Tony Newson

No. 66, 51
- Position: Linebacker

Personal information
- Born: September 11, 1979 (age 47) Las Vegas, Nevada, U.S.
- Listed height: 6 ft 1 in (1.85 m)
- Listed weight: 247 lb (112 kg)

Career information
- High school: Cheyenne (North Las Vegas, Nevada)
- College: Utah State (1997–2001)
- NFL draft: 2002: undrafted

Career history
- Kansas City Chiefs (2002–2003); St. Louis Rams (2004–2005); Las Vegas Gladiators (2007);

Awards and highlights
- Second-team All-Big West (1999);

Career NFL statistics
- Games played: 7
- Tackles: 3
- Stats at Pro Football Reference
- Stats at ArenaFan.com

= Tony Newson =

American football player (born 1979)

Antonio Roderick Newson (born September 11, 1979) is an American former professional football linebacker who played for the Kansas City Chiefs and St. Louis Rams of the National Football League (NFL). He played college football for the Utah State Aggies. Newson also had a stint with the Las Vegas Gladiators of the Arena Football League (AFL).

== Early life ==
Newson was born on September 11, 1979, in Las Vegas, Nevada. He attended Cheyenne High School in North Las Vegas, Nevada.

==College career==
Newson played college football for the Utah State Aggies from 1997 to 2001 and was a four-year letterman. In 1999, he earned second-team All-Big West honors. Newson missed the 2000 season due to a shoulder injury and used his medical redshirt to retain eligibility.
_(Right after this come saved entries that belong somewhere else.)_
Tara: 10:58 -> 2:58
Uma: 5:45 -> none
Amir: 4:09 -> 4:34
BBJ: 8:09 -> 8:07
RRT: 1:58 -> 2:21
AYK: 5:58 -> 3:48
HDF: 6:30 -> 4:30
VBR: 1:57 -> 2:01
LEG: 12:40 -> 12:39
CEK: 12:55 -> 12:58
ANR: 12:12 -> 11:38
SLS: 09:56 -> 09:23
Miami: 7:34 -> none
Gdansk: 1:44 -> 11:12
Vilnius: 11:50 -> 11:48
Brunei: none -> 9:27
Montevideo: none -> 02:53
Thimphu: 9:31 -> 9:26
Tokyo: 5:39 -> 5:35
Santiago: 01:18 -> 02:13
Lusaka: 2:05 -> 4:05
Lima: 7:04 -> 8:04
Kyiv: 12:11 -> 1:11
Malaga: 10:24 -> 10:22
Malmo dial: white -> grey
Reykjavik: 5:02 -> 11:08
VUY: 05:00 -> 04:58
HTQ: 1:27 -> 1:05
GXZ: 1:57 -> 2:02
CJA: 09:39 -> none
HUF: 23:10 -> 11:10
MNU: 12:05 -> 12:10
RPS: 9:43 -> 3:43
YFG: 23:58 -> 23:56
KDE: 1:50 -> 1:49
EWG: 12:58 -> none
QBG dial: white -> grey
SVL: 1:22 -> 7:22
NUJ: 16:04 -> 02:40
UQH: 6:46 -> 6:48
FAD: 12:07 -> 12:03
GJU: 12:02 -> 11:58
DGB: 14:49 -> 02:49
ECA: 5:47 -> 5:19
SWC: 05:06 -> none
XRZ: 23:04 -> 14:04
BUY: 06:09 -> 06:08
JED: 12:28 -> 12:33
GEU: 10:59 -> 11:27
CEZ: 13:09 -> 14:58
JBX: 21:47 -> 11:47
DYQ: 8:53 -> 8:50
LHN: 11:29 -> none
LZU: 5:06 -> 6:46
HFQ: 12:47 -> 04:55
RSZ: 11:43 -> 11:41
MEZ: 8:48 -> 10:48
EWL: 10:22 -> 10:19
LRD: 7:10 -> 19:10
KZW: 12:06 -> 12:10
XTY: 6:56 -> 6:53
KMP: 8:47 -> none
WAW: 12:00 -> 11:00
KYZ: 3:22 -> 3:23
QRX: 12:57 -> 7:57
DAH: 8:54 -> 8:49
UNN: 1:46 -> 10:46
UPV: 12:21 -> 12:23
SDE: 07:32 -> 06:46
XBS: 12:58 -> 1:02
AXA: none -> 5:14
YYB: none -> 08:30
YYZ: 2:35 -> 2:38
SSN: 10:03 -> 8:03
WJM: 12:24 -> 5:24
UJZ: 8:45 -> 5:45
He started in 16 games and had 198 tackles during his career.

==Professional career==

=== Kansas City Chiefs ===
After going undrafted in the 2002 NFL draft, Newson signed with the Kansas City Chiefs as an undrafted free agent. On September 1, 2002, he was waived and signed to the practice squad. On December 4, Newson was elevated to the active roster and played in the final four games, recording two tackles. On September 1, 2003, he was released by the team.

=== St. Louis Rams ===
On March 11, 2004, the St. Louis Rams signed Newson. On September 6, he was waived and signed to the practice squad. On September 16, Newson was promoted to the active roster. He played in three games where he made one tackle. On October 19, Newson was released and signed to the practice squad. On January 19, 2005, he signed a reserve/futures contract with the team. On June 1, 2005, Newson was released.

=== Las Vegas Gladiators ===
In 2007, Newson played for the Las Vegas Gladiators of the Arena Football League (AFL). In two games, he had four tackles.